THIRTY years ago a young Irish student came to New York and worked on a construction site in Manhattan for the summer on a student visa.

He stayed with his aunt and uncle in Long Island, and they remember him coming home every evening covered in grime and dirt from the site.

"He never complained," remembered his uncle Peter Nolan. "Even though the work was hard, he was up for it."

Thirty years later the young lad, now 48, was back in New York. These days he is the taoiseach (prime minister) of Ireland.

Brian Cowen is far removed from the building site now, but the same grit and appetite for hard work has stood him well in his political career.

In fact last Wednesday morning he was on the floor of the New York Stock Exchange, ringing the bell to commence trading in the greatest financial market on earth. It is hardly something he could have imagined himself doing all those years ago.

Earlier, in a nearby breakfast room, he had addressed a top-flight group of Wall Street professionals and wowed them with his knowledge of the American economy. Brian Cowen has come a long way.

He is certainly popular in New York. Over 400 Irish Americans showed up for a meet and greet at the Irish Consulate in midtown Manhattan.

The unprecedented crowd took over the vast ground floor of the building instead of the function room at the consulate upstairs which would have been utterly overcrowded.

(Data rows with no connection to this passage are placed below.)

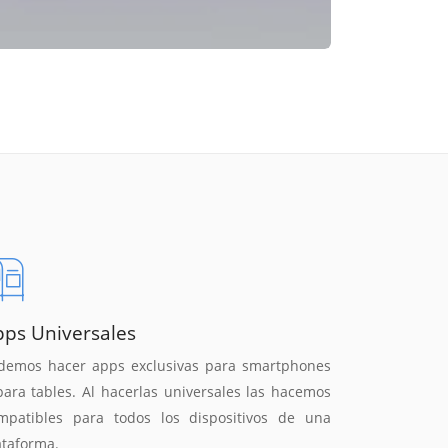
pps Universales
demos hacer apps exclusivas para smartphones
para tables. Al hacerlas universales las hacemos
mpatibles para todos los dispositivos de una
ataforma.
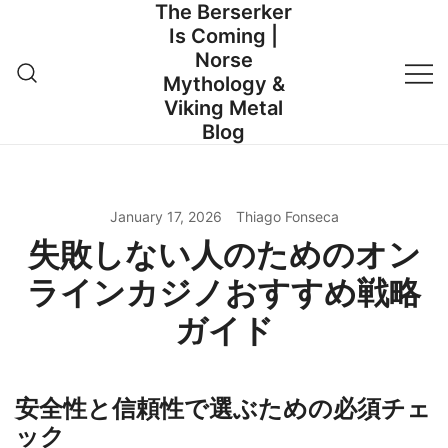
The Berserker
Skip
Is Coming |
to
Norse
content
Mythology &
Viking Metal
Blog
January 17, 2026
Thiago Fonseca
失敗しない人のためのオン
ラインカジノおすすめ戦略
ガイド
安全性と信頼性で選ぶための必須チェ
ック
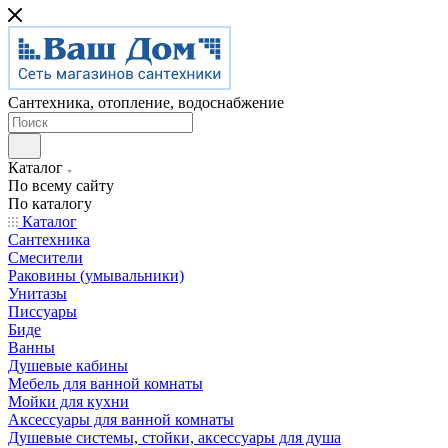
Сантехника, отопление, водоснабжение
Каталог
По всему сайту
По каталогу
Каталог
Сантехника
Смесители
Раковины (умывальники)
Унитазы
Писсуары
Биде
Ванны
Душевые кабины
Мебель для ванной комнаты
Мойки для кухни
Аксессуары для ванной комнаты
Душевые системы, стойки, аксессуары для душа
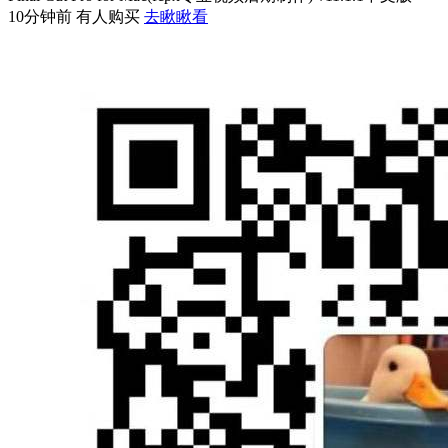
10分钟前 有人购买
去瞅瞅看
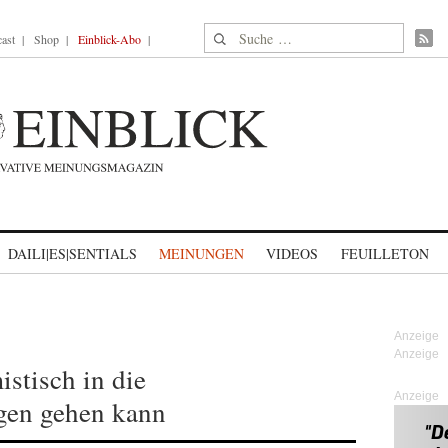
Suche nach:
ast
Shop
Einblick-Abo
DAILI|ES|SENTIALS
MEINUNGEN
VIDEOS
FEUILLETON
stisch in die
Anzeige
gen gehen kann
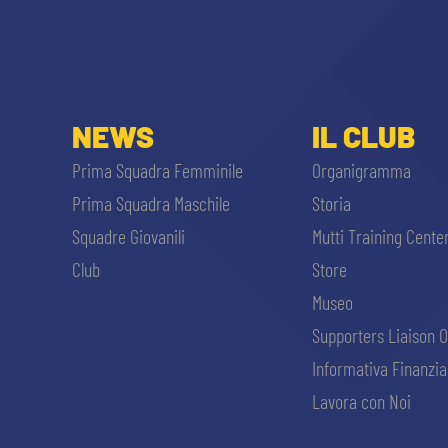
NEWS
IL CLUB
Prima Squadra Femminile
Organigramma
Prima Squadra Maschile
Storia
Squadre Giovanili
Mutti Training Cente
Club
Store
Museo
Supporters Liaison O
Informativa Finanzia
Lavora con Noi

It is a very big deal when a new leader from Ireland comes to America. When that leader has New York roots and connections he is bound to get an even warmer welcome.

Not since Eamon de Valera, who was born here, has there been an Irish leader with such close New York roots. It is no coincidence that Cowen's first major trip abroad was to a city he knows well and enjoys.

Unlike his predecessor, Bertie Ahern, who focused on Washington where he was most at home, Cowen has a clear preference for the Big Apple and the Irish community he once mixed with.

He was clearly in his element during his New York trip. He left Ireland encumbered by a slowing economy and uproar over the vote to shoot down the Lisbon Treaty. He arrived to a New York that was holding out its fabled hand of friendship for a former resident whose mother emigrated here for a time.

Cowen did not disappoint the crowds throughout his trip. He stayed at every event until he had shaken almost every hand, swapping stories and memories with strangers and friends who felt immediately at home with him.

He has an ability to be at home with both Wall Street tycoons and friends of neighbors from Offaly. It is a rare gift in a politician.

Cowen is the anti-politician in many ways. The rumpled suits and occasional gruff manner would be the despair of American consultants, but he connects with people in a unique way.

Whatever the troubles at home, this was a good time for him to come to America. Cowen has a direct style that Americans like, and a sense of the history and the issues that face the Irish community here.

He got off the mark well with the Irish groups who deal with the issue of the undocumented. He is unlike many other politicians with no experience of America. Cowen can relate to what it is like to work on a construction site, and to live in fear of being arrested and deported if immigration agents come calling.

Cowen will look back on his first U.S. trip as taoiseach with much satisfaction. He has hit the ground running in a relationship that is both important personally and for Ireland. No doubt he will be back often.